3.8 KiB
id, title, status, assignee, created_date, updated_date, labels, dependencies, references, priority
| id | title | status | assignee | created_date | updated_date | labels | dependencies | references | priority | ||||||
|---|---|---|---|---|---|---|---|---|---|---|---|---|---|---|---|
| TASK-209 | Exclude grammar-tail そうだ from subtitle annotations | Done |
|
2026-03-20 04:06 | 2026-03-20 04:33 |
|
|
high |
Description
Sentence-final grammar-tail そうだ tokens can still receive subtitle annotation styling, including frequency highlighting, when Yomitan returns a standalone そうだ token and MeCab enriches it as an auxiliary-stem/coupla pattern (名詞|助動詞, 助動詞語幹). Keep the subtitle text visible, but treat this grammar tail like other grammar-only endings so it renders without annotation metadata.
Acceptance Criteria
- #1 Sentence-final grammar-tail
そうだtokens enriched as auxiliary-stem/copula patterns do not receive frequency highlighting or other subtitle annotation metadata. - #2 The preceding lexical token in cases like
与えるそうだkeeps its existing annotation behavior. - #3 Regression tests cover the annotation-stage exclusion and end-to-end subtitle tokenization for the
そうだgrammar-tail case.
Implementation Plan
- Add focused regression coverage for the reported
与えるそうだcase at both annotation-stage and tokenizeSubtitle levels. - Reproduce failure by modeling the MeCab-enriched grammar-tail shape (
名詞|助動詞,特殊,助動詞語幹) that currently keeps frequency metadata. - Update subtitle-annotation exclusion logic to recognize auxiliary-stem/copula grammar tails via POS metadata plus normalized tail text, not a raw sentence-specific string match.

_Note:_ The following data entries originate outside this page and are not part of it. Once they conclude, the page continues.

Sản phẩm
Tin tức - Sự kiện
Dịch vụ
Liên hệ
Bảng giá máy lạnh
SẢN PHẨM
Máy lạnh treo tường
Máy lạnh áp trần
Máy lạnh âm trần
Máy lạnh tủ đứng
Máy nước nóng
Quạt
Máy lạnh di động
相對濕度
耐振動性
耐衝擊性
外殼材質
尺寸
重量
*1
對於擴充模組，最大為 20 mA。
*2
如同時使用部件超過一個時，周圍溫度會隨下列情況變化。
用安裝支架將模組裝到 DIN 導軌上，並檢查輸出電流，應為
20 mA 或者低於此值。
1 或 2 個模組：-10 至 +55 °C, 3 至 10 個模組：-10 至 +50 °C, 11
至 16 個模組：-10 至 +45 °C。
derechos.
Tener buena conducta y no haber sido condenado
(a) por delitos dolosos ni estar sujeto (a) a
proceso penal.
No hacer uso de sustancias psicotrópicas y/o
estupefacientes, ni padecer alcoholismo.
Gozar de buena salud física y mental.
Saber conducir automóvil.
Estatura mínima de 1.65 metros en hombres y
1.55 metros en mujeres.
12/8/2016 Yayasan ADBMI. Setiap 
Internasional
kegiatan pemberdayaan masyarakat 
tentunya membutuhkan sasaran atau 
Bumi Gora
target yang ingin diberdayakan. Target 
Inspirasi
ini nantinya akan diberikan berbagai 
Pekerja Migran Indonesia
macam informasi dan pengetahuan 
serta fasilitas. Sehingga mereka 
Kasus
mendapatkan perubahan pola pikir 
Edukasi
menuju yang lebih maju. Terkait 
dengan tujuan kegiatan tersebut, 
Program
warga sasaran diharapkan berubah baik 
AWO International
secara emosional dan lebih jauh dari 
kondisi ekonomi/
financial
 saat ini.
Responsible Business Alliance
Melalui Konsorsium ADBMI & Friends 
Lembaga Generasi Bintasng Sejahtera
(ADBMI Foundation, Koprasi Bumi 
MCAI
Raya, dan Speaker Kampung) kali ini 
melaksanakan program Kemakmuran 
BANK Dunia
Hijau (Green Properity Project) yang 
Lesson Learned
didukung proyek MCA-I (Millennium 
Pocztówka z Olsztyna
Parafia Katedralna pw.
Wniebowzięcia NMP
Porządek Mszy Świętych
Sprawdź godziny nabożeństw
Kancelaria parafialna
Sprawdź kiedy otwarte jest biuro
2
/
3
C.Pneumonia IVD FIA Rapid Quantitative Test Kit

- Re-run targeted tokenizer and annotation-stage tests, then record the verification commands and outcome in the task notes.
Implementation Notes
Investigated reported 与えるそうだ case. MeCab tags そう as 名詞,特殊,助動詞語幹 and だ as 助動詞; after overlap enrichment the Yomitan token becomes pos1=名詞|助動詞, pos2=特殊, pos3=助動詞語幹, which currently escapes subtitle-annotation exclusion and can keep a frequency rank.
Implemented a POS-shape subtitle-annotation exclusion for MeCab-enriched auxiliary-stem grammar tails. The new predicate keys off merged tokens whose POS tags stay within 名詞/助動詞/助詞 and whose POS3 includes 助動詞語幹, which clears annotation metadata for そうだ-style tails without hard-coding the full subtitle text.
Verification: bun test src/core/services/tokenizer/annotation-stage.test.ts, bun test src/core/services/tokenizer.test.ts --test-name-pattern 'explanatory ending|interjection|single-kana merged tokens from frequency highlighting|auxiliary-stem そうだ grammar tails|composite function/content token from frequency highlighting|keeps frequency for content-led merged token with trailing colloquial suffixes'
Final Summary
Added regression coverage for 与えるそうだ and updated subtitle annotation exclusion logic to drop annotation metadata for MeCab-enriched auxiliary-stem grammar tails. The fix is POS-driven rather than sentence-specific, so そうだ-style grammar endings stay visible/hoverable as plain text while neighboring lexical tokens keep their existing frequency/JLPT behavior.